-- RECORDS TO PROCESS follows --

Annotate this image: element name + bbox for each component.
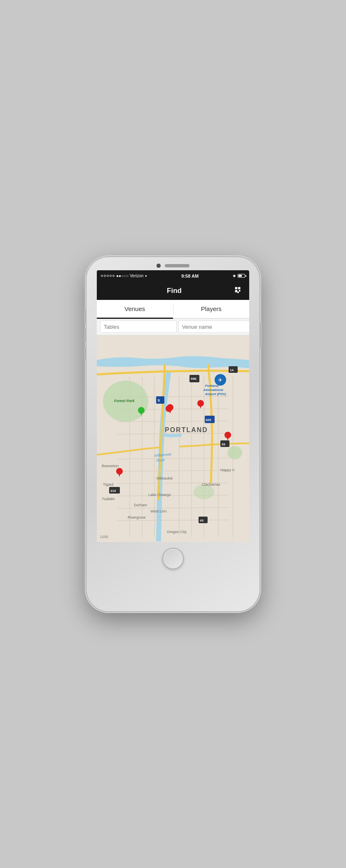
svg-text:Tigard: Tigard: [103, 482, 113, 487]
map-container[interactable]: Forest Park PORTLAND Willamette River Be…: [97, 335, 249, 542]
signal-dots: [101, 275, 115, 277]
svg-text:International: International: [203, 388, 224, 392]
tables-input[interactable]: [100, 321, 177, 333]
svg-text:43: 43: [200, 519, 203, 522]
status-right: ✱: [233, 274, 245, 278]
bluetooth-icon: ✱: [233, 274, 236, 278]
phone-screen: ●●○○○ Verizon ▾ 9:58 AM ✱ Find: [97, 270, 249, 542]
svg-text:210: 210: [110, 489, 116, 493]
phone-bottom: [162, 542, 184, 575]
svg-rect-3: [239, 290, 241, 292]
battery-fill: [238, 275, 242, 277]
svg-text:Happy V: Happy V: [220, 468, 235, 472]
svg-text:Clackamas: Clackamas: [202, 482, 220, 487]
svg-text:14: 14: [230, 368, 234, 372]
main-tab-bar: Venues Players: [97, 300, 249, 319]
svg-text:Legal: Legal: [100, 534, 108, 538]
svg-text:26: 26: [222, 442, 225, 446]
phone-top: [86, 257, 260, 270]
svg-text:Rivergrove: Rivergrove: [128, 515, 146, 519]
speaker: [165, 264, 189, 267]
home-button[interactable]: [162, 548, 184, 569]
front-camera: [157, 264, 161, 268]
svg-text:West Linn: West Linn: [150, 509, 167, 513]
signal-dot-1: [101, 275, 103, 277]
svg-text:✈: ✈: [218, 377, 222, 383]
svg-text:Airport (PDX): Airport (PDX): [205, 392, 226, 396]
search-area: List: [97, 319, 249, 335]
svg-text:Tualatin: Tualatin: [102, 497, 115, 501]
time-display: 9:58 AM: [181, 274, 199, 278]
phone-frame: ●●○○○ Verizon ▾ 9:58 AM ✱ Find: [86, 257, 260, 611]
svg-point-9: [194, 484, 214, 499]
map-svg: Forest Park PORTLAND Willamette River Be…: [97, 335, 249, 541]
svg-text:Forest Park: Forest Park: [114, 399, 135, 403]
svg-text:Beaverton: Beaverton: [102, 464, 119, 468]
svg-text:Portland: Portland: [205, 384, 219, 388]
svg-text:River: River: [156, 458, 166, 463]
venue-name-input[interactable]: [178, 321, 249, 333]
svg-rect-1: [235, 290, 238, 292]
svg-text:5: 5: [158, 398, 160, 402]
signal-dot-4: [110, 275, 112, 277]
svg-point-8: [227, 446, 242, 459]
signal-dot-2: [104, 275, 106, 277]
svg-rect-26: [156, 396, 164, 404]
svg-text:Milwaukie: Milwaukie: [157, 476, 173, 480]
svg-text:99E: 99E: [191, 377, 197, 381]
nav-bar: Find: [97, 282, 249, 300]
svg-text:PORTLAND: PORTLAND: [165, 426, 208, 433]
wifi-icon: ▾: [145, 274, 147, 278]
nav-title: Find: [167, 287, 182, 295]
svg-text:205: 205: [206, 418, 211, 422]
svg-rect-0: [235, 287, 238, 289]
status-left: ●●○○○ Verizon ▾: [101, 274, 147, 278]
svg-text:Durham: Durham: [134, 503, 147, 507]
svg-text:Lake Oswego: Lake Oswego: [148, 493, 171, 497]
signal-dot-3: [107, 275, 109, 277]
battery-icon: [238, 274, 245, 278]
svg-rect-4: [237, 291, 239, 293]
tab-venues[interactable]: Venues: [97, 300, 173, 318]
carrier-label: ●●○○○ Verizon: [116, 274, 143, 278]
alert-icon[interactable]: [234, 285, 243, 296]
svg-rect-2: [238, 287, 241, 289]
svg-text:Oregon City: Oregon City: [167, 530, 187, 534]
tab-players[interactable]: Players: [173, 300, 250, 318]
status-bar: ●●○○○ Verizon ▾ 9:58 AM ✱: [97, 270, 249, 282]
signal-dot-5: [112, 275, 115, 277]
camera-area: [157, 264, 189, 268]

-- RECORDS TO PROCESS concluded --

WORK ITEM. From the data above, copy each line with the string "camera" in it.

COMPLETED EXERCISE.
front-camera: [157, 264, 161, 268]
camera-area: [157, 264, 189, 268]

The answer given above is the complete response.